On my computer, the `combo` version with the `Set` ran at 17 seconds, while `Array` version ran 7 seconds. The `Set` implementation was faster, however, in the `intersect`.

Can you post the current version of the code?

By the way, the Python version is checking for a flush and the Julia for four hands. Not sure how much difference that makes.

Did you actually check the function `count_o`? I’m not sure it works correctly:

``````julia> count_o(s,l)=count(x->x==l,s)
count_o (generic function with 1 method)

julia> count_o("ABCA", "A")
0
``````
``````julia> s = "ABCA"
"ABCA"

julia> count(x->x=="A", s)
0

julia> count(x->x=='A', s)
2
``````

Ignore me, this is irrevelant since

``````julia v0.5> [suit for suit in "ABCD"]
4-element Array{Char,1}:
'A'
'B'
'C'
'D'
``````

Defining

``````have_flush(hand) = any(suit->count_o(hand, suit) == 5, suits)
``````

and reducing everything to

``````count(have_flush, Hands)
``````

gives 6.1 seconds on my machine, compared to 4.9 for Python.

This completely avoids the intersection though.

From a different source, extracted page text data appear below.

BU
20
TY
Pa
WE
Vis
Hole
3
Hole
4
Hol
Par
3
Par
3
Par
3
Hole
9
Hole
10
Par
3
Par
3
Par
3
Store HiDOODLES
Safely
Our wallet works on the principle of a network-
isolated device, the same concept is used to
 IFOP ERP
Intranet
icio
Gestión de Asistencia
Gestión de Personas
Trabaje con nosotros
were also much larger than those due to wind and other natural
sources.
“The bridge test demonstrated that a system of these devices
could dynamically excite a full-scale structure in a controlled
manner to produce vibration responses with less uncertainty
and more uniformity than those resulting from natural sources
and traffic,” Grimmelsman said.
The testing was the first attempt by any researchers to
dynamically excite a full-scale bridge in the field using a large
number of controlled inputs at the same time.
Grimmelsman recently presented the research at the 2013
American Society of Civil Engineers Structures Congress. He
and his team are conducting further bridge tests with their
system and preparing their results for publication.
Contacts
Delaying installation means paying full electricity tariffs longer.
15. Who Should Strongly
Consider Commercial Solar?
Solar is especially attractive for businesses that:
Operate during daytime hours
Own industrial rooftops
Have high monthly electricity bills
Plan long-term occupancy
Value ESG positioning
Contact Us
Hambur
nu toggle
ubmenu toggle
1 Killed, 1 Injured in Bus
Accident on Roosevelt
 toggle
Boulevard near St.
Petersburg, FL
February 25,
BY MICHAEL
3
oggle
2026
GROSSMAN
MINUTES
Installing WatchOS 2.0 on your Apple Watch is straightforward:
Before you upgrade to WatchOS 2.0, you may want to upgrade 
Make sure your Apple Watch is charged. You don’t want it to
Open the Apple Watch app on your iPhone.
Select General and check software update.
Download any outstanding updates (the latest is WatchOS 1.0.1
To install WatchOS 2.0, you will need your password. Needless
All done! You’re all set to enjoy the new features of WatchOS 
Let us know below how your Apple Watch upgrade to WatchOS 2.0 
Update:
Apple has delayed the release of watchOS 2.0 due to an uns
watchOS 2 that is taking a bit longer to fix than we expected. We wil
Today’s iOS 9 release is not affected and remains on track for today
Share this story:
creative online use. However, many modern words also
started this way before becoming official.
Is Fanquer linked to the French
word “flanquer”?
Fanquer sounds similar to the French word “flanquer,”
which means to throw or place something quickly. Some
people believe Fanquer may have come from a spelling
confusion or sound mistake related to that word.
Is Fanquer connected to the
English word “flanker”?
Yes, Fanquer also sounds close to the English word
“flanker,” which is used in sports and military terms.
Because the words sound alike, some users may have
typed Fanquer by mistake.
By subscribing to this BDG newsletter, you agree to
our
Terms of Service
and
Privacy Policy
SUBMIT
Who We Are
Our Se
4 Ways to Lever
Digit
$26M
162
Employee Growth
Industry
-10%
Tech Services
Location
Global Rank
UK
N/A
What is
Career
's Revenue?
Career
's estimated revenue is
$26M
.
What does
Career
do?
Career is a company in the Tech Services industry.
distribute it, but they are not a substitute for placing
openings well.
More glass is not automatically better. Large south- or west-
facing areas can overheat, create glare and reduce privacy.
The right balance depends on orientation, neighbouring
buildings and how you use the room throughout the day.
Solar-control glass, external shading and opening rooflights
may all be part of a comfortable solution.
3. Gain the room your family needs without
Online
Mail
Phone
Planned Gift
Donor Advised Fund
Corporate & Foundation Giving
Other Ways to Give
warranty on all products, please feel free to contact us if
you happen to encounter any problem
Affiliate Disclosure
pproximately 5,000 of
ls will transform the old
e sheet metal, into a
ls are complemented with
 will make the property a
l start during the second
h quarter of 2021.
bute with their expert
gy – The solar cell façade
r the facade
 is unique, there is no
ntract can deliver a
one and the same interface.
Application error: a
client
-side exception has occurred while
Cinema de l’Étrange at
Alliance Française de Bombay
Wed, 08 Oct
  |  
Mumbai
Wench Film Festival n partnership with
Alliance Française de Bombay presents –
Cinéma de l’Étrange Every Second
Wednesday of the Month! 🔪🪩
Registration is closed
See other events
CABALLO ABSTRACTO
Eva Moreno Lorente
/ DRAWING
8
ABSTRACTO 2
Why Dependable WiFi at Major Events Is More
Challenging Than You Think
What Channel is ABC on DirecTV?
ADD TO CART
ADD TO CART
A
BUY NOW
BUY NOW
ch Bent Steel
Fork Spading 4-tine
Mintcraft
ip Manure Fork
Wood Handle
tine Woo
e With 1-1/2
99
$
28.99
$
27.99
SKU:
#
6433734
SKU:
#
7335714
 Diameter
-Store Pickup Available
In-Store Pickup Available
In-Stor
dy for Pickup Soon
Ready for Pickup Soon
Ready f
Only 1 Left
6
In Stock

On Julia 0.6 latest master, using an iterator for `combos`:

``````function combos(items, n)
(join(combo, " ") for combo in combinations(items,n))
end

Hands = combos(deck, 5)
``````

I get

``````julia> @time count(have_flush, Hands) // length(Hands)
2.866761 seconds (36.41 M allocations: 1.628 GiB, 6.31% gc time)
33//16660
``````

I thought it is worth to elaborate more on what @dpsanders proposed.

Apart from using `Set` in the computations I think that the problem is that

``````four_kind(hand)=any(count_o(hand,rank) == 4 for rank in ranks)
``````

uses `ranks` that is a global variable. Using local variable in your definition of `four_kind` like this:

``````function four_kind(hand)
r::String = ranks
any(count_o(hand,rank) == 4 for rank in r)
end
``````

speeds things up.

@dpsanders definition of `have_flush` avoids this problem although global variable is used.